Thursday, August 12, 2010

Anguish, Amichai and Warfare

This week’s portion, Shoftim, contains the basis for the value system behind Jewish warfare. Judaism is not pacifist – hardly – but it does very much believe in war as a last resort and as viable only when it is moral. Am excellent and comprehensive summary of the halachic position can be found here, at the site of Jlaw. It’s entitled "Fighting the War and the Peace: Battlefield Ethics, Peace Talks, Treaties, and Pacifism in the Jewish Tradition," by Michael J. Broyde. Also see this article for related information on this subject.

Maimonides included several laws of warfare in his listing of the 613 commandments in the Torah, and he placed them “last but not least.” To see them, scroll down to the bottom of http://www.jewfaq.org/613.htm.
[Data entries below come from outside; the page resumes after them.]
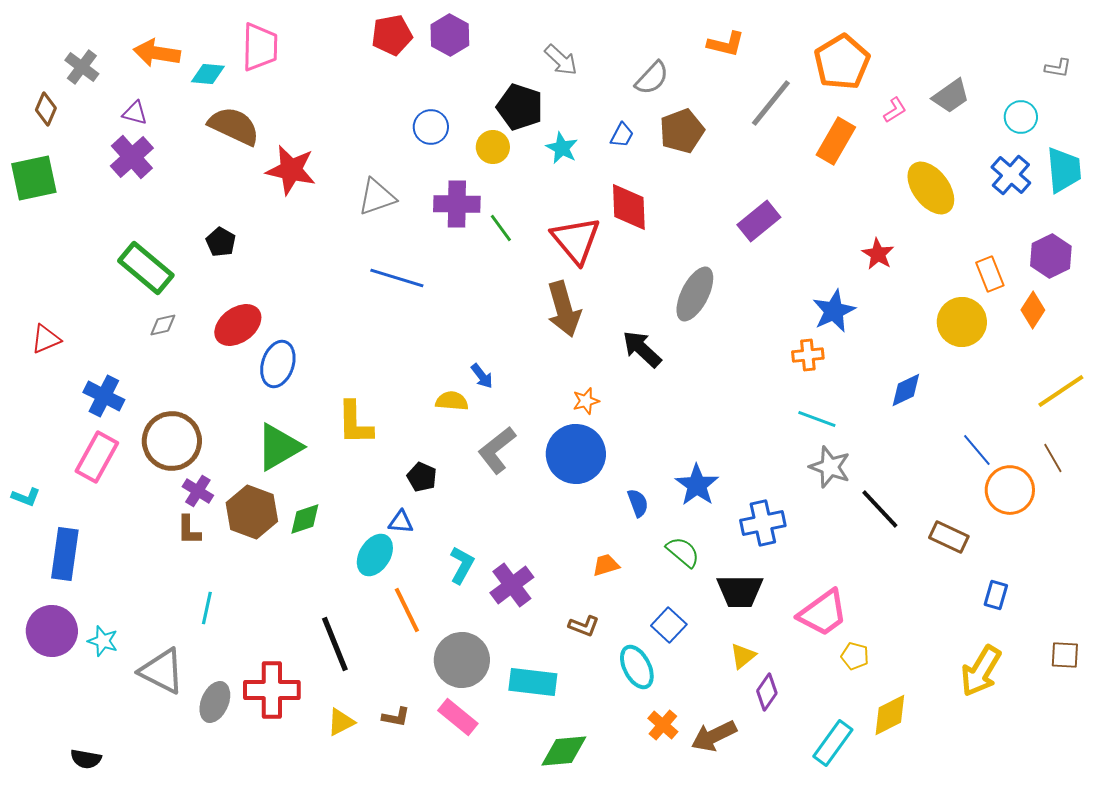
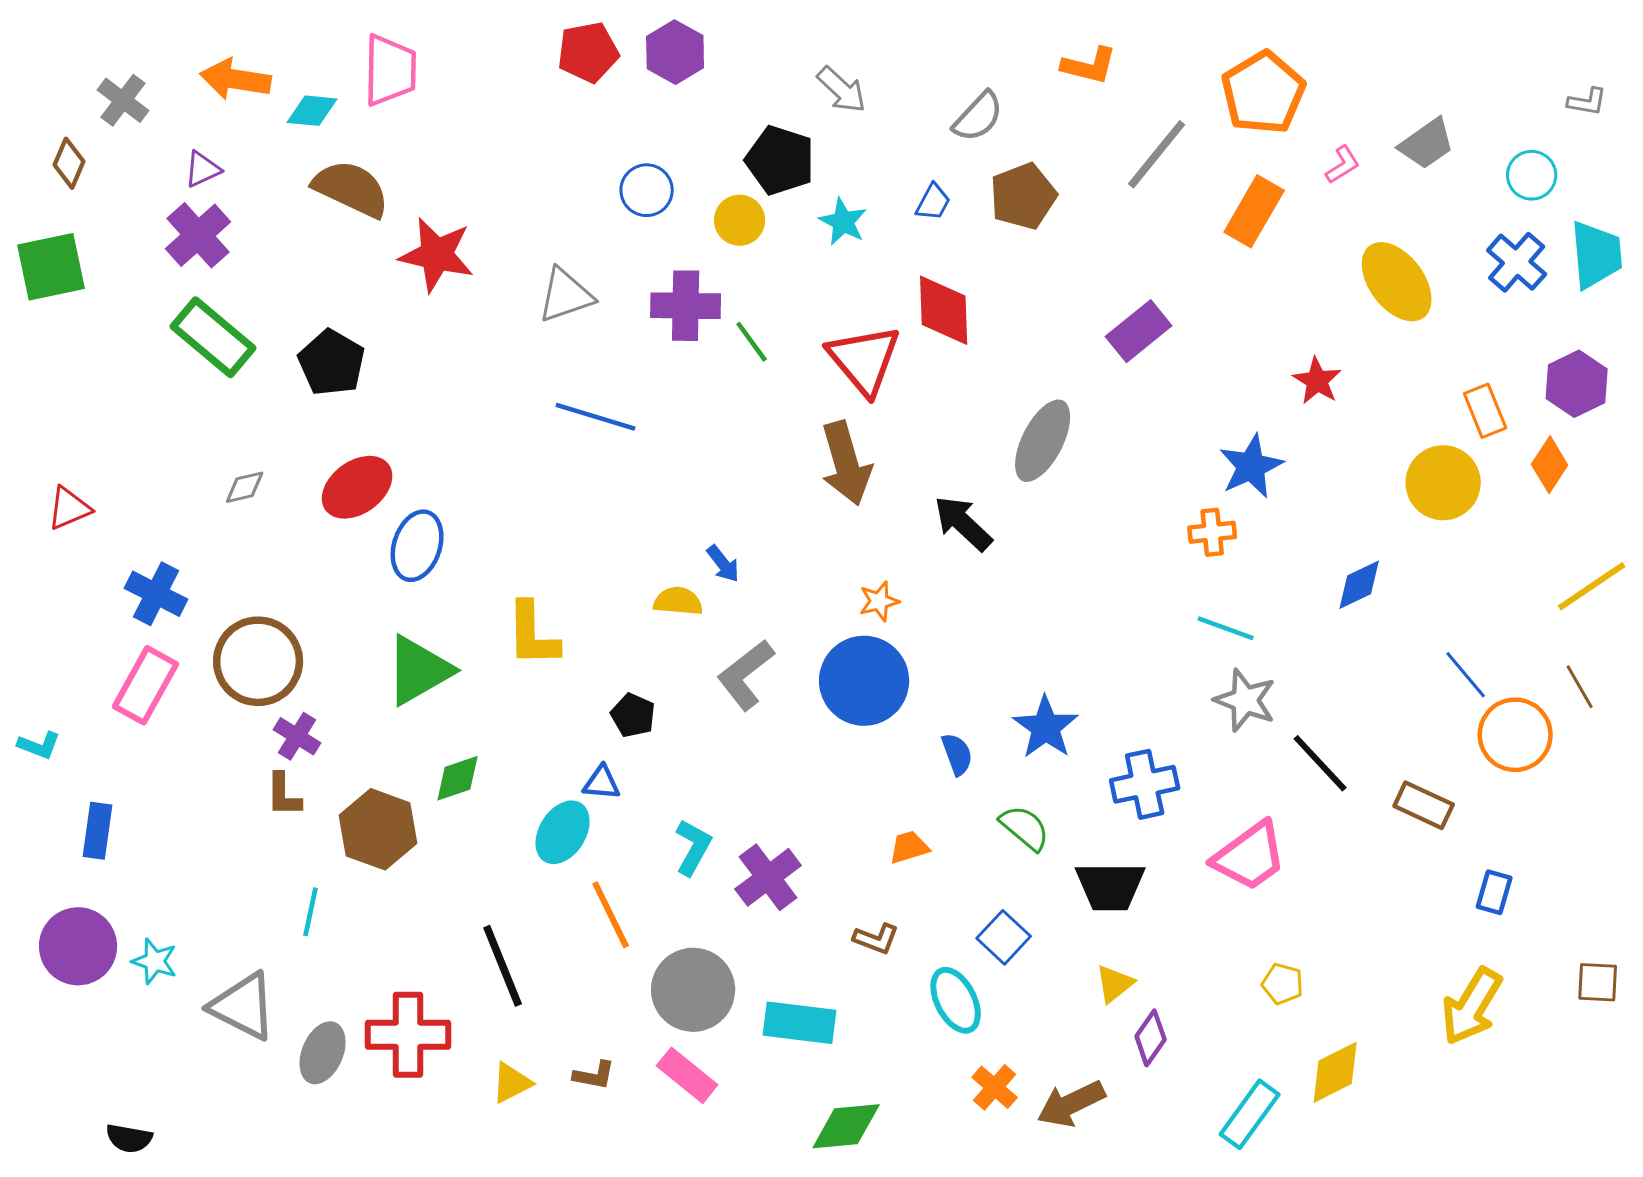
purple triangle: (135, 113) -> (203, 169), turned -40
black pentagon: (221, 242) -> (332, 363), size x1.5
green rectangle: (146, 268) -> (213, 337), moved
brown hexagon: (252, 512) -> (378, 829), moved
blue rectangle: (65, 554) -> (98, 831), size x0.7
pink trapezoid: (823, 613) -> (1250, 856), moved

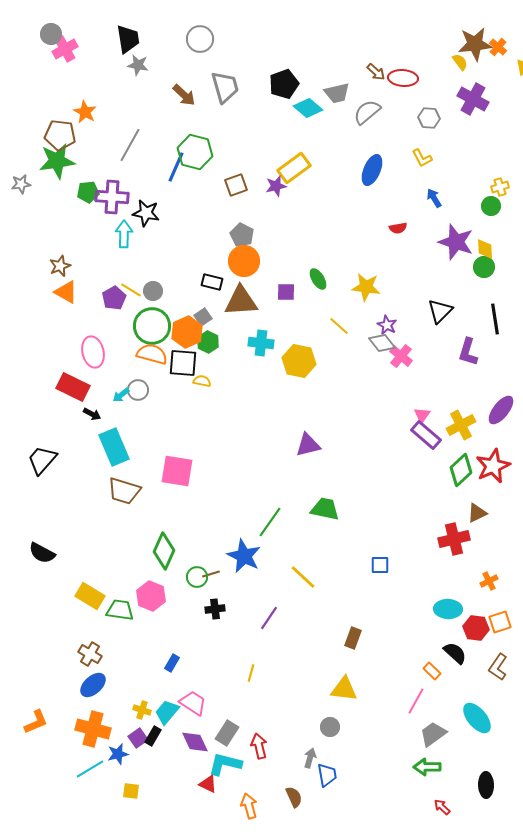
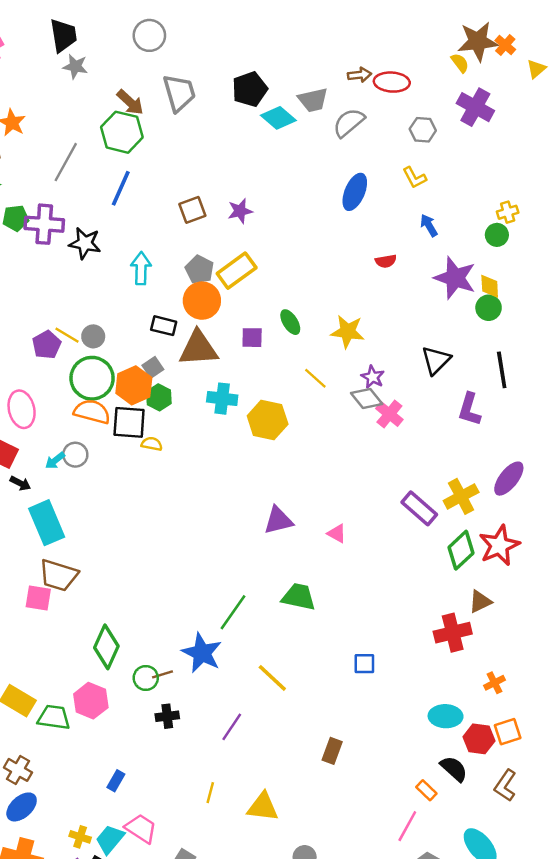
brown arrow: (376, 72) -> (360, 75), turned -48
green hexagon: (195, 152) -> (122, 132), moved
yellow rectangle: (294, 168) -> (237, 271), moved
cyan arrow: (124, 234) -> (141, 268), moved
pink triangle: (422, 415) -> (337, 533), moved, turned -36
pink square: (177, 471) -> (38, 598), moved, size x0.7
yellow triangle: (344, 689) -> (263, 807), moved

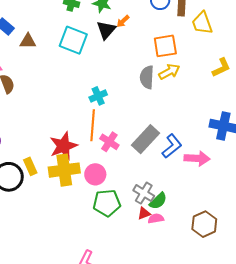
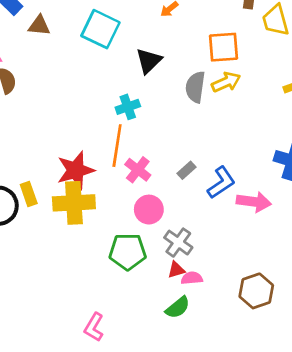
black triangle: (106, 30) -> (149, 61), moved
gray rectangle: (145, 139) -> (187, 170), size x0.5
pink circle: (95, 174) -> (149, 210), moved
green semicircle: (158, 201) -> (178, 307), moved

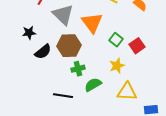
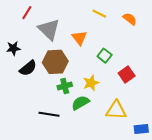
orange triangle: (92, 23) -> (79, 38), size x0.7
red square: (137, 46) -> (127, 74), moved
yellow star: (117, 66) -> (91, 83), moved

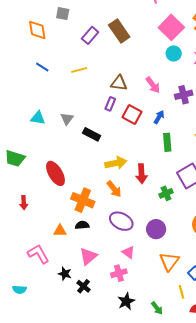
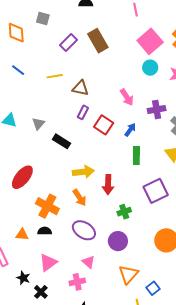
brown triangle: (119, 83) -> (81, 88), moved
red ellipse: (55, 173) -> (22, 177), turned 65
green cross: (166, 193) -> (124, 212), moved

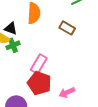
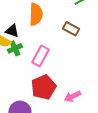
pink rectangle: (39, 64) -> (41, 56), moved
red pentagon: (39, 83) -> (43, 87), turned 30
It’s a complicated topic, one that I have spoken about frequently. We need to understand it, but understanding, alas, will not help us to overcome the helplessness we all feel in a world where the ethics of warfare have become so murky.

The great poet Yehuda Amichai probably expresses that frustration better than anyone. See his poem, "I Want to Die in My Own Bed," as one example, as well as "Temporary Poem of My Time". Check out the home page of this site. It’s very moving.

Amichai ironically died just days before the second intifada erupted. Despite his death, his quintessentially human voice became the “voice of Jacob” as the fires raged, however, even in translation.

Perhaps his most oft-cited poem with regard to warfare is “The Diameter of the Bomb.”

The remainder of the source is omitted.